Master of Marketing students at the University of Sydney’s Business School learnt about the effects of cognitive biases. In marketing, the term halo effect is used to explain customer bias toward certain products because of favourable experiences with other products made by the same company. In the case of Markle, brands can leverage her fame, beauty and the royal engagement to their advantage.

A specific type of confirmation bias, the halo effect has the ability to influence feelings and thoughts about that entity's character or properties. Previously, the term was originally coined when referring to people, however, its use has now been expanded to the area of brand marketing.

Pretty much anything Markle wears enters the domain of sell-out success. 

Founded four years ago by husband and wife team Guy and Leeanne Hundleby, Strathberry is based in Edinburgh. With no background in fashion, the Hundlebys quit their jobs to create Strathberry after realising Scotland was lacking a standout international, luxury leather goods brand. Mrs Hundleby worker in the financial sector and her husband ran a production company and now thanks to Markle, it looks as though their brand is on-track to become a worldwide sensation.

Earlier that week,  Markle announced her engagement to the prince wearing a Line belted coat, a P.A.R.O.S.H. green dress, Aquazzura heels and Birks 18-karat gold earrings. Line has worked with Meghan’s stylist Jessica Mulroney to help Markle with her style choices in recent years. The white $750 Line coat sold out within minutes. According to president and cofounder John Muscat, the style has also been renamed the “Meghan” in honour of the incoming royal. 

Image Source: Open News Windows. Sales increase for Line thanks to the Halo Effect of Meghan Markle.

Muscat was surprised by Meghan’s choice to wear the coat for the announcement. “I don’t know how you’re supposed to react to that. I was surprised that she chose to wear our coat for such an incredible announcement. I was really honoured and touched that she did that. She’s bringing a little bit of Canada with her to London,” Muscat said. “She particularly loves this coat. She has it in every colour so that makes a little sense. She wears it like a second skin.”

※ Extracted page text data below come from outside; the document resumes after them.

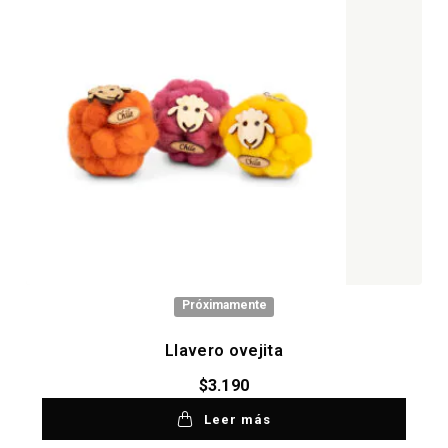
Próximamente
Llavero ovejita
$
3.190
Leer más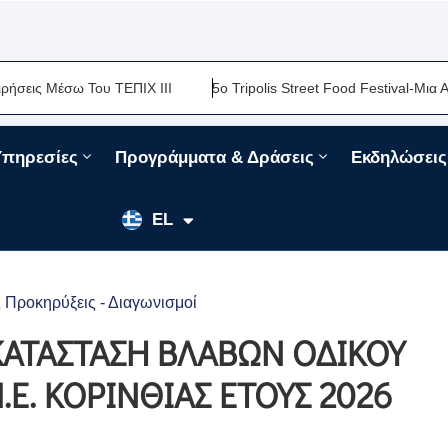
Μέσω Του ΤΕΠΙΧ ΙΙΙ
5ο Tripolis Street Food Festival-Μια Ακόμη 
Υπηρεσίες
Προγράμματα & Δράσεις
Εκδηλώσεις
EN
EL
FR
Προκηρύξεις - Διαγωνισμοί
‚
ΚΑΤΑΣΤΑΣΗ ΒΛΑΒΩΝ ΟΔΙΚΟΥ
Ε. ΚΟΡΙΝΘΙΑΣ ΕΤΟΥΣ 2026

Following the aftermath of Monday’s announcement, Birks saw a 50 percent increase in website traffic by early Monday afternoon, said Birks brand chief marketing officer and vice president Eva Hartling. “We’ve also had a lot of inquiries from stores mentioning that clients either called or walked in asking to see the $780 18K gold Opal earrings from the ‘Les Plaisirs’ collection,” she said.

Image Source: The Daily Mail UK. Markle with Prince Harry on their first outing since the engagement announcement.

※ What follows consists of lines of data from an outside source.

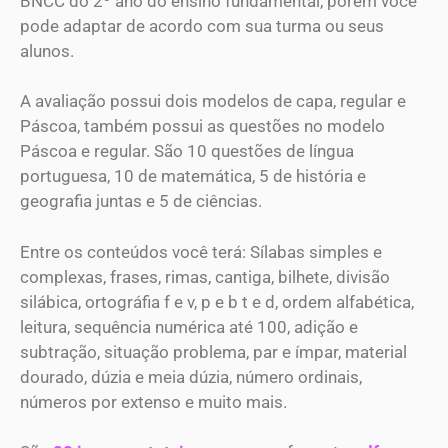
BNCC do 2º ano do ensino fundamental, porém você
pode adaptar de acordo com sua turma ou seus
alunos.
A avaliação possui dois modelos de capa, regular e
Páscoa, também possui as questões no modelo
Páscoa e regular. São 10 questões de língua
portuguesa, 10 de matemática, 5 de história e
geografia juntas e 5 de ciências.
Entre os conteúdos você terá: Sílabas simples e
complexas, frases, rimas, cantiga, bilhete, divisão
silábica, ortográfia f e v, p e b t e d, ordem alfabética,
leitura, sequência numérica até 100, adição e
subtração, situação problema, par e ímpar, material
dourado, dúzia e meia dúzia, número ordinais,
números por extenso e muito mais.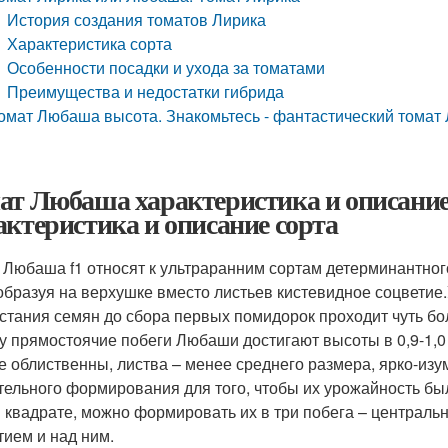
История создания томатов Лирика
Характеристика сорта
Особенности посадки и ухода за томатами
Преимущества и недостатки гибрида
омат Любаша высота. Знакомьтесь - фантастический тома
ат Любаша характеристика и описание
актеристика и описание сорта
 Любаша f1 относят к ультраранним сортам детерминантного
 образуя на верхушке вместо листьев кистевидное соцветие.
стания семян до сбора первых помидорок проходит чуть бо
у прямостоячие побеги Любаши достигают высоты в 0,9-1,0 
е облиственны, листва – менее среднего размера, ярко-из
тельного формирования для того, чтобы их урожайность бы
 квадрате, можно формировать их в три побега – централь
тием и над ним.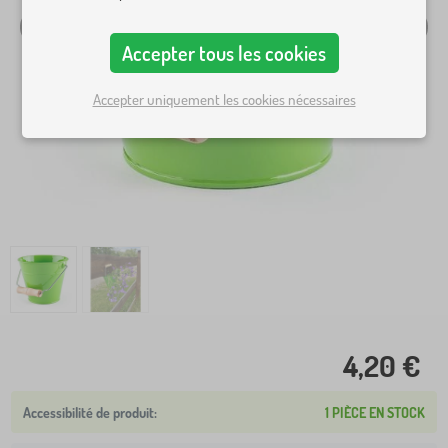
Accepter tous les cookies
Accepter uniquement les cookies nécessaires
4,20 €
1 PIÈCE EN STOCK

Megan Markle’s fashion choices are a boon for luxury brands wishing to be associated with the royal. And while many have noticed that she leans heavily towards Canadian brands, her taste is not exclusive. Markle is in a position to buttress designers and retailers whom she wishes to help. Whether it’s through her own exclusive fashion blog or by designing her own fashion lines for womenswear retailer Reitmans, Markle is leaving her mark on the fashion world.

Alyce Brierley
Current student in the Master of Marketing program at the University of Sydney Business School.